In the United States, citrus fruits such as orange or lemon, or their respective rinds, are often used to create flavored black teas, sometimes in conjunction with spices (such as cinnamon). These products can be easily confused with citrus-based herbal teas, but the herbal products will generally be labelled as having no caffeine; whereas, the tea-based products do contain caffeine. Processing of black tea:
After the harvest, the leaves are first withered by blowing air on them. Then black teas are processed in either of two ways, CTC (Crush, Tear, Curl) or orthodox. The CTC method is used for lower quality leaves that end up in tea bags and are processed by machines. This method is efficient and effective for producing a better quality product from medium and lower quality leaves. Orthodox processing is done either by machines or by hand. Hand processing is used for high quality teas. While the methods employed in orthodox processing differ by tea type, this style of processing results in the high quality loose tea sought by many connoisseurs. Next, the leaves are oxidized under controlled temperature and humidity. (This process is also called "fermentation", which is a misnomer since no actual fermentation takes place.) The level of oxidation determines the quality of the tea. Since oxidation begins at the rolling stage itself, the time between these stages is also a crucial factor in the quality of the tea. Then the leaves are dried to arrest the oxidation process. Finally, the leaves are sorted into grades according their sizes (whole leaf, brokens, fannings and dust), usually with the use of sieves. The tea could be further sub-graded according to other criteria. The tea is then ready for packaging. Tea is usually graded on one of four scales of quality. Whole leaf teas are highest quality followed by broken leaves, fannings, and dusts. Whole leaf teas are produced with little or no alteration to the tea leaf, this results in a finished product with a coarser texture than that of bagged teas, whole leaf teas are widely considered the most valuable, especially if they contain leaf tips. Broken leaves are commonly sold as medium grade loose teas. Smaller broken varieties may be included in tea bags. Fannings are usually small particles of tea leftover from the production of larger tea varieties, but are occasionally manufactured specifically for use in bagged teas.
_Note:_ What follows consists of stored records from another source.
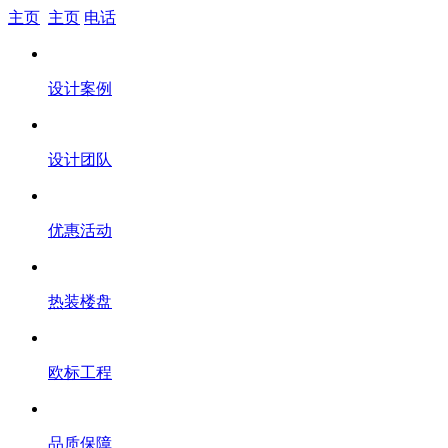
主页
主页
电话
设计案例
设计团队
优惠活动
热装楼盘
欧标工程
品质保障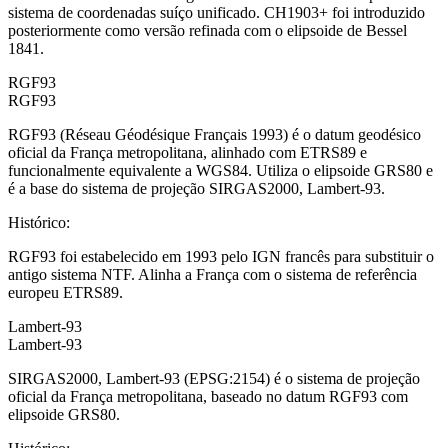
sistema de coordenadas suíço unificado. CH1903+ foi introduzido
posteriormente como versão refinada com o elipsoide de Bessel
1841.
RGF93
RGF93
RGF93 (Réseau Géodésique Français 1993) é o datum geodésico
oficial da França metropolitana, alinhado com ETRS89 e
funcionalmente equivalente a WGS84. Utiliza o elipsoide GRS80 e
é a base do sistema de projeção SIRGAS2000, Lambert-93.
Histórico
:
RGF93 foi estabelecido em 1993 pelo IGN francês para substituir o
antigo sistema NTF. Alinha a França com o sistema de referência
europeu ETRS89.
Lambert-93
Lambert-93
SIRGAS2000, Lambert-93 (EPSG:2154) é o sistema de projeção
oficial da França metropolitana, baseado no datum RGF93 com
elipsoide GRS80.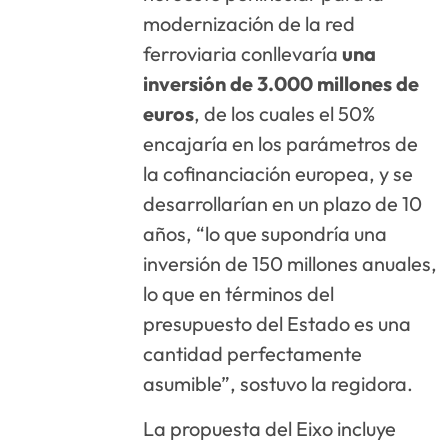
modernización de la red
ferroviaria conllevaría
una
inversión de 3.000 millones de
euros
, de los cuales el 50%
encajaría en los parámetros de
la cofinanciación europea, y se
desarrollarían en un plazo de 10
años, “lo que supondría una
inversión de 150 millones anuales,
lo que en términos del
presupuesto del Estado es una
cantidad perfectamente
asumible”, sostuvo la regidora.
La propuesta del Eixo incluye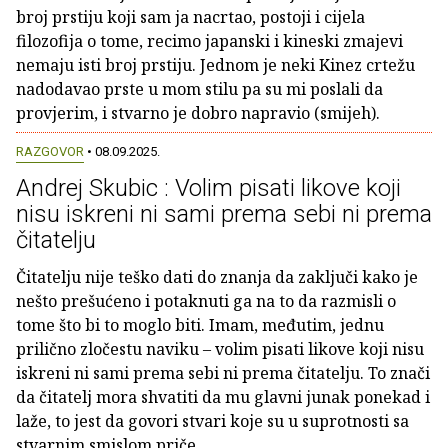
broj prstiju koji sam ja nacrtao, postoji i cijela
filozofija o tome, recimo japanski i kineski zmajevi
nemaju isti broj prstiju. Jednom je neki Kinez crtežu
nadodavao prste u mom stilu pa su mi poslali da
provjerim, i stvarno je dobro napravio (smijeh).
RAZGOVOR
• 08.09.2025.
Andrej Skubic : Volim pisati likove koji
nisu iskreni ni sami prema sebi ni prema
čitatelju
Čitatelju nije teško dati do znanja da zaključi kako je
nešto prešućeno i potaknuti ga na to da razmisli o
tome što bi to moglo biti. Imam, međutim, jednu
prilično zločestu naviku – volim pisati likove koji nisu
iskreni ni sami prema sebi ni prema čitatelju. To znači
da čitatelj mora shvatiti da mu glavni junak ponekad i
laže, to jest da govori stvari koje su u suprotnosti sa
stvarnim smislom priče.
Dusts are the finest particles of tea leftover from production of the above varieties, and are often used for tea bags with very fast, very harsh brews. Fannings and dust are useful in bagged teas because the greater surface area of the many particles allows for a fast, complete diffusion of the tea into the water. Fannings and dusts usually have a darker color, lack of sweetness, and stronger flavor when brewed.